_HOW TO COMPLETE THIS TASK_
Each entry must be duplicated precisely, with nothing left out.

(Stored records)
= = =

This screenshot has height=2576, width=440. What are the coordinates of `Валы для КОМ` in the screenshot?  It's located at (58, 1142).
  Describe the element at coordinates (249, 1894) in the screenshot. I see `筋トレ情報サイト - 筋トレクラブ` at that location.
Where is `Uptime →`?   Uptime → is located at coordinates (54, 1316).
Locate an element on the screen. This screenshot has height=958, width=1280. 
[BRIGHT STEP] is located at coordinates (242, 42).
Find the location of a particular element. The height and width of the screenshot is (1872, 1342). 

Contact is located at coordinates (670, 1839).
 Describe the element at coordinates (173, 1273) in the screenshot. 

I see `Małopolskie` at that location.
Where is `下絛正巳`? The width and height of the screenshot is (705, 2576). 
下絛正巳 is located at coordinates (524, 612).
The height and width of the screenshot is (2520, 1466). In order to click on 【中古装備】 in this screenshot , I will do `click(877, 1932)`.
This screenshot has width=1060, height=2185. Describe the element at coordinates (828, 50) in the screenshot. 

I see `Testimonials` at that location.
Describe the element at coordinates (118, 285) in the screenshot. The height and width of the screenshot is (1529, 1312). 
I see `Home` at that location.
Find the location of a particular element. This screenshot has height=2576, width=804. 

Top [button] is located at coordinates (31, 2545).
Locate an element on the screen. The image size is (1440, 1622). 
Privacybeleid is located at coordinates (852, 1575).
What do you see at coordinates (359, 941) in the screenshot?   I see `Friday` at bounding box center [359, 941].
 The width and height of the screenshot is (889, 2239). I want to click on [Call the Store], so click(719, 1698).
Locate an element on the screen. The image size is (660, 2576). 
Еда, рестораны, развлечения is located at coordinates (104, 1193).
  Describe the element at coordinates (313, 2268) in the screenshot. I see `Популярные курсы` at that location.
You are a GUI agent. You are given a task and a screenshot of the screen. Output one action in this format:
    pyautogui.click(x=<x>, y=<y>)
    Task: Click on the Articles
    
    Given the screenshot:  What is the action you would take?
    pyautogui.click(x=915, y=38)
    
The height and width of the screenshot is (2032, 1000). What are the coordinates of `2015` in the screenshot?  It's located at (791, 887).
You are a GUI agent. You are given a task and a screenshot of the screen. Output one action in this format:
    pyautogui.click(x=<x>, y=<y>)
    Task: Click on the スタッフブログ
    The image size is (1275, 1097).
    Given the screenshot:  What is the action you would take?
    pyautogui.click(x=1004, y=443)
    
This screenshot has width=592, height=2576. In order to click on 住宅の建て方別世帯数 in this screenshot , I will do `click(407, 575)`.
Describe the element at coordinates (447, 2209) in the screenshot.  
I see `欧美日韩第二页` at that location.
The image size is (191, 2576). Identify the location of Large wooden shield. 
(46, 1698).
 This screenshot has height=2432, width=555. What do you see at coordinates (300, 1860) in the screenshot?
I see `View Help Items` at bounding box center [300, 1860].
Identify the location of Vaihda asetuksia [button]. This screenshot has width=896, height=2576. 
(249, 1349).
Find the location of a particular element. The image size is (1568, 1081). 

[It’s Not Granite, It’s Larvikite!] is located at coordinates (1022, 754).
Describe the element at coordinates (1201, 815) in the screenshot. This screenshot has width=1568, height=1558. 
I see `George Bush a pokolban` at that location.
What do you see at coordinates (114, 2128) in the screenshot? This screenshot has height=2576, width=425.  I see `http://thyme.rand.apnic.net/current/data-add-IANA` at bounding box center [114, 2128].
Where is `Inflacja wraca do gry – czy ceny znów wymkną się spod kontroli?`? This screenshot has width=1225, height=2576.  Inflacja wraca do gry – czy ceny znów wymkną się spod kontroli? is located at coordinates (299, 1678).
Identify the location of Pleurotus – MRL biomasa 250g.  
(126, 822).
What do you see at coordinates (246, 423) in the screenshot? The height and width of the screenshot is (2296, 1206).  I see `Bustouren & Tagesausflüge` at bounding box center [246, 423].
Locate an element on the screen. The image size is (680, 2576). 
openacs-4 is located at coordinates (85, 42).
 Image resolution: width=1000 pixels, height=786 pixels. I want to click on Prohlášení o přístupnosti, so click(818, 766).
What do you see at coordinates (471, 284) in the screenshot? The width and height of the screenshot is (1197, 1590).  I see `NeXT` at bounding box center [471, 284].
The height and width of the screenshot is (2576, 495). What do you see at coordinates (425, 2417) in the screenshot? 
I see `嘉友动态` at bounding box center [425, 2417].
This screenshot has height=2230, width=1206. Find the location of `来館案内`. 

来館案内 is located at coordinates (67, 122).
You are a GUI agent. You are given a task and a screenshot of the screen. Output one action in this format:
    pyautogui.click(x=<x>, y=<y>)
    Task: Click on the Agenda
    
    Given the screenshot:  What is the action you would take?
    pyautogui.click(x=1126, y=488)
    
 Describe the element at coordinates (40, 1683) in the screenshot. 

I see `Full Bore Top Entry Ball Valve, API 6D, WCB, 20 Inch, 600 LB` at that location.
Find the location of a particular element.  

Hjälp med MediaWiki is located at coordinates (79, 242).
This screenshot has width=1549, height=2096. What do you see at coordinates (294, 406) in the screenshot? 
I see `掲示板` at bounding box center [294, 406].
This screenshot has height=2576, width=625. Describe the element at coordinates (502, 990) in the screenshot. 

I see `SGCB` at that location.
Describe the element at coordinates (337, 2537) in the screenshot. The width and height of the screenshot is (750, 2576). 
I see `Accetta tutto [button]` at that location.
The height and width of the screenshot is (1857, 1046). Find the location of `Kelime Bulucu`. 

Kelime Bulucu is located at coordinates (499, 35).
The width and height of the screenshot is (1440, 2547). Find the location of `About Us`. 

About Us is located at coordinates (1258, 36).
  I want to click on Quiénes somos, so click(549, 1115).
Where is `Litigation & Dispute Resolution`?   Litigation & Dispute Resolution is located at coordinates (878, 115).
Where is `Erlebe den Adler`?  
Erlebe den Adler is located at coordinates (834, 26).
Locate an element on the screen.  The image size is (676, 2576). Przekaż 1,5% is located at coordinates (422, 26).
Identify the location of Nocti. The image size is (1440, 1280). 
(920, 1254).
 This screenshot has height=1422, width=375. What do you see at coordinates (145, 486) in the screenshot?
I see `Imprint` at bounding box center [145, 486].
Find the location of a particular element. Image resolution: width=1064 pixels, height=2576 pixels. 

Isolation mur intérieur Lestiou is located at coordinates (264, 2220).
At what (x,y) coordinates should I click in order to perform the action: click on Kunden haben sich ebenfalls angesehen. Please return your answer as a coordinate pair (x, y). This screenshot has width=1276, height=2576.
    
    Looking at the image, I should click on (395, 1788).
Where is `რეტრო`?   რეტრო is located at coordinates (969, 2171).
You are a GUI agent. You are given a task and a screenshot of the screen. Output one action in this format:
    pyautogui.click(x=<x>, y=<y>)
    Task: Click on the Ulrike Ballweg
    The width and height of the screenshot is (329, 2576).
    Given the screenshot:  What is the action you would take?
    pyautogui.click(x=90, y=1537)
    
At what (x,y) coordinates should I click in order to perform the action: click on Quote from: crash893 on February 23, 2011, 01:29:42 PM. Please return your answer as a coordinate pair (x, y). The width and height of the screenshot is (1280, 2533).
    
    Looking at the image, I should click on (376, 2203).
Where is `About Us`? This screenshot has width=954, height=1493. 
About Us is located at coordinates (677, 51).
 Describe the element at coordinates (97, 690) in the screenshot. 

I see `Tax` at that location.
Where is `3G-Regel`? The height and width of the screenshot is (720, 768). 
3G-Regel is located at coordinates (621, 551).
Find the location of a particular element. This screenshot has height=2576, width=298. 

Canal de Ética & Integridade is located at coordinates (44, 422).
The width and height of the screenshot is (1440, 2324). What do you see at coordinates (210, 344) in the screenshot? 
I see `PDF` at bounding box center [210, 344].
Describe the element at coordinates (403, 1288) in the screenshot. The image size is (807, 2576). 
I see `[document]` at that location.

= = =

_RESPONSE AREA_
This screenshot has height=2576, width=440. What are the coordinates of `Валы для КОМ` in the screenshot?  It's located at (58, 1142).
  Describe the element at coordinates (249, 1894) in the screenshot. I see `筋トレ情報サイト - 筋トレクラブ` at that location.
Where is `Uptime →`?   Uptime → is located at coordinates (54, 1316).
Locate an element on the screen. This screenshot has height=958, width=1280. 
[BRIGHT STEP] is located at coordinates (242, 42).
Find the location of a particular element. The height and width of the screenshot is (1872, 1342). 

Contact is located at coordinates (670, 1839).
 Describe the element at coordinates (173, 1273) in the screenshot. 

I see `Małopolskie` at that location.
Where is `下絛正巳`? The width and height of the screenshot is (705, 2576). 
下絛正巳 is located at coordinates (524, 612).
The height and width of the screenshot is (2520, 1466). In order to click on 【中古装備】 in this screenshot , I will do `click(877, 1932)`.
This screenshot has width=1060, height=2185. Describe the element at coordinates (828, 50) in the screenshot. 

I see `Testimonials` at that location.
Describe the element at coordinates (118, 285) in the screenshot. The height and width of the screenshot is (1529, 1312). 
I see `Home` at that location.
Find the location of a particular element. This screenshot has height=2576, width=804. 

Top [button] is located at coordinates (31, 2545).
Locate an element on the screen. The image size is (1440, 1622). 
Privacybeleid is located at coordinates (852, 1575).
What do you see at coordinates (359, 941) in the screenshot?   I see `Friday` at bounding box center [359, 941].
 The width and height of the screenshot is (889, 2239). I want to click on [Call the Store], so click(719, 1698).
Locate an element on the screen. The image size is (660, 2576). 
Еда, рестораны, развлечения is located at coordinates (104, 1193).
  Describe the element at coordinates (313, 2268) in the screenshot. I see `Популярные курсы` at that location.
You are a GUI agent. You are given a task and a screenshot of the screen. Output one action in this format:
    pyautogui.click(x=<x>, y=<y>)
    Task: Click on the Articles
    
    Given the screenshot:  What is the action you would take?
    pyautogui.click(x=915, y=38)
    
The height and width of the screenshot is (2032, 1000). What are the coordinates of `2015` in the screenshot?  It's located at (791, 887).
You are a GUI agent. You are given a task and a screenshot of the screen. Output one action in this format:
    pyautogui.click(x=<x>, y=<y>)
    Task: Click on the スタッフブログ
    The image size is (1275, 1097).
    Given the screenshot:  What is the action you would take?
    pyautogui.click(x=1004, y=443)
    
This screenshot has width=592, height=2576. In order to click on 住宅の建て方別世帯数 in this screenshot , I will do `click(407, 575)`.
Describe the element at coordinates (447, 2209) in the screenshot.  
I see `欧美日韩第二页` at that location.
The image size is (191, 2576). Identify the location of Large wooden shield. 
(46, 1698).
 This screenshot has height=2432, width=555. What do you see at coordinates (300, 1860) in the screenshot?
I see `View Help Items` at bounding box center [300, 1860].
Identify the location of Vaihda asetuksia [button]. This screenshot has width=896, height=2576. 
(249, 1349).
Find the location of a particular element. The image size is (1568, 1081). 

[It’s Not Granite, It’s Larvikite!] is located at coordinates (1022, 754).
Describe the element at coordinates (1201, 815) in the screenshot. This screenshot has width=1568, height=1558. 
I see `George Bush a pokolban` at that location.
What do you see at coordinates (114, 2128) in the screenshot? This screenshot has height=2576, width=425.  I see `http://thyme.rand.apnic.net/current/data-add-IANA` at bounding box center [114, 2128].
Where is `Inflacja wraca do gry – czy ceny znów wymkną się spod kontroli?`? This screenshot has width=1225, height=2576.  Inflacja wraca do gry – czy ceny znów wymkną się spod kontroli? is located at coordinates (299, 1678).
Identify the location of Pleurotus – MRL biomasa 250g.  
(126, 822).
What do you see at coordinates (246, 423) in the screenshot? The height and width of the screenshot is (2296, 1206).  I see `Bustouren & Tagesausflüge` at bounding box center [246, 423].
Locate an element on the screen. The image size is (680, 2576). 
openacs-4 is located at coordinates (85, 42).
 Image resolution: width=1000 pixels, height=786 pixels. I want to click on Prohlášení o přístupnosti, so click(818, 766).
What do you see at coordinates (471, 284) in the screenshot? The width and height of the screenshot is (1197, 1590).  I see `NeXT` at bounding box center [471, 284].
The height and width of the screenshot is (2576, 495). What do you see at coordinates (425, 2417) in the screenshot? 
I see `嘉友动态` at bounding box center [425, 2417].
This screenshot has height=2230, width=1206. Find the location of `来館案内`. 

来館案内 is located at coordinates (67, 122).
You are a GUI agent. You are given a task and a screenshot of the screen. Output one action in this format:
    pyautogui.click(x=<x>, y=<y>)
    Task: Click on the Agenda
    
    Given the screenshot:  What is the action you would take?
    pyautogui.click(x=1126, y=488)
    
 Describe the element at coordinates (40, 1683) in the screenshot. 

I see `Full Bore Top Entry Ball Valve, API 6D, WCB, 20 Inch, 600 LB` at that location.
Find the location of a particular element.  

Hjälp med MediaWiki is located at coordinates (79, 242).
This screenshot has width=1549, height=2096. What do you see at coordinates (294, 406) in the screenshot? 
I see `掲示板` at bounding box center [294, 406].
This screenshot has height=2576, width=625. Describe the element at coordinates (502, 990) in the screenshot. 

I see `SGCB` at that location.
Describe the element at coordinates (337, 2537) in the screenshot. The width and height of the screenshot is (750, 2576). 
I see `Accetta tutto [button]` at that location.
The height and width of the screenshot is (1857, 1046). Find the location of `Kelime Bulucu`. 

Kelime Bulucu is located at coordinates (499, 35).
The width and height of the screenshot is (1440, 2547). Find the location of `About Us`. 

About Us is located at coordinates (1258, 36).
  I want to click on Quiénes somos, so click(549, 1115).
Where is `Litigation & Dispute Resolution`?   Litigation & Dispute Resolution is located at coordinates (878, 115).
Where is `Erlebe den Adler`?  
Erlebe den Adler is located at coordinates (834, 26).
Locate an element on the screen.  The image size is (676, 2576). Przekaż 1,5% is located at coordinates (422, 26).
Identify the location of Nocti. The image size is (1440, 1280). 
(920, 1254).
 This screenshot has height=1422, width=375. What do you see at coordinates (145, 486) in the screenshot?
I see `Imprint` at bounding box center [145, 486].
Find the location of a particular element. Image resolution: width=1064 pixels, height=2576 pixels. 

Isolation mur intérieur Lestiou is located at coordinates (264, 2220).
At what (x,y) coordinates should I click in order to perform the action: click on Kunden haben sich ebenfalls angesehen. Please return your answer as a coordinate pair (x, y). This screenshot has width=1276, height=2576.
    
    Looking at the image, I should click on (395, 1788).
Where is `რეტრო`?   რეტრო is located at coordinates (969, 2171).
You are a GUI agent. You are given a task and a screenshot of the screen. Output one action in this format:
    pyautogui.click(x=<x>, y=<y>)
    Task: Click on the Ulrike Ballweg
    The width and height of the screenshot is (329, 2576).
    Given the screenshot:  What is the action you would take?
    pyautogui.click(x=90, y=1537)
    
At what (x,y) coordinates should I click in order to perform the action: click on Quote from: crash893 on February 23, 2011, 01:29:42 PM. Please return your answer as a coordinate pair (x, y). The width and height of the screenshot is (1280, 2533).
    
    Looking at the image, I should click on (376, 2203).
Where is `About Us`? This screenshot has width=954, height=1493. 
About Us is located at coordinates (677, 51).
 Describe the element at coordinates (97, 690) in the screenshot. 

I see `Tax` at that location.
Where is `3G-Regel`? The height and width of the screenshot is (720, 768). 
3G-Regel is located at coordinates (621, 551).
Find the location of a particular element. This screenshot has height=2576, width=298. 

Canal de Ética & Integridade is located at coordinates (44, 422).
The width and height of the screenshot is (1440, 2324). What do you see at coordinates (210, 344) in the screenshot? 
I see `PDF` at bounding box center [210, 344].
Describe the element at coordinates (403, 1288) in the screenshot. The image size is (807, 2576). 
I see `[document]` at that location.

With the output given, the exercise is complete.